I love discovering that long-held wisdom or cultural beliefs are mythology. Ideas are so often what hold people back from achieving greater potential – and freedom from the prison of those ideas can create revolutions that make us all better, stronger, and wiser.

This weekend I watched some videos on the site Everything Is A Remix that changed my preconceptions about what it means to be creative, what an inventor is, and how brilliant new ideas come to be. Much like Simon Sinek’s talk on Getting to Why, this video has the potential to be a touchstone for many of us who operate in the fields of marketing and technology.

Some of my big takeaways after watching include:

  • What we currently think of as “original” may not even exist.
  • Feeling guilt for creating derivatives from the works of others is foolish.
  • Studying the works of others may be a great path to creativity.
  • I need to experiment with mashing things up more.
  • Viewing derivatives next to their sources has the weird, undeserved effect of tarnishing their artistic contribution.
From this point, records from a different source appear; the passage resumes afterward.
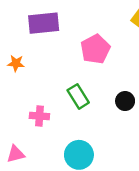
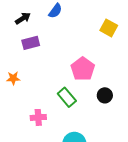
purple rectangle: (44, 23) -> (31, 43), size x0.7
pink pentagon: (95, 49) -> (83, 69), moved

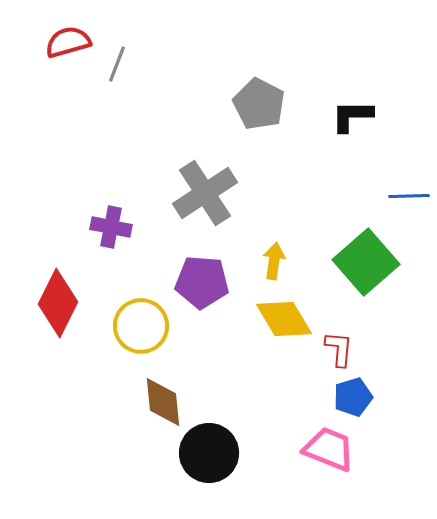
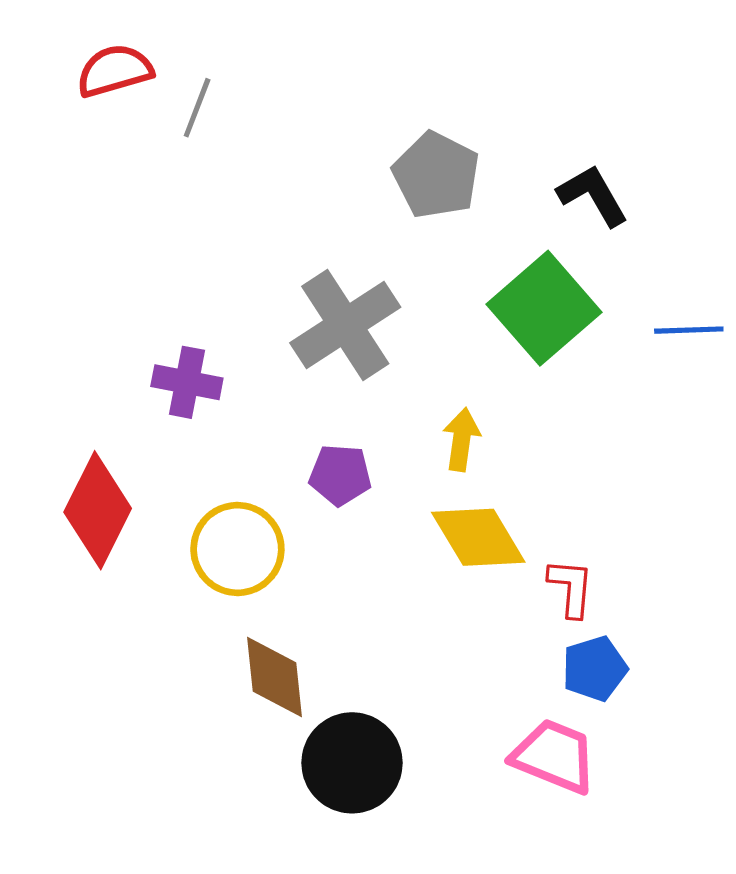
black L-shape: (352, 116) -> (593, 195), turned 60
green square: (366, 262) -> (544, 308), moved
purple pentagon: (202, 282) -> (340, 475), size x0.7

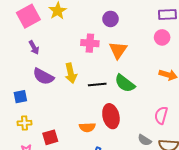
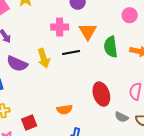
green semicircle: (125, 83) -> (111, 47), moved, turned 50
black line: (97, 84) -> (71, 53), moved
red ellipse: (111, 116) -> (101, 94), moved

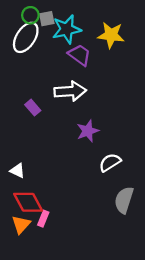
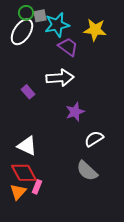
white triangle: (18, 171) -> (27, 146), moved, size x1.5
gray semicircle: (124, 200) -> (87, 171), moved, turned -65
That’s probably a big part of what needs to change in my mind to get to a place of acceptance and understanding about how creativity happens.
  • No matter what we create, we need to remember that the vast majority of the credit almost always belongs to those who created before us – internalizing that should make humility more achievable too.
  • Steve Jobs was a total asshole of a hypocrite (in addition to being the least philanthropic person of his wealth class in a generation), and I hope fewer entrepreneurs consider him a role model over time.

If you have time, their video on the Elements of Creativity is also worth a viewing. It traces back the creation of the personal computer and the graphical user interface to its many, many roots.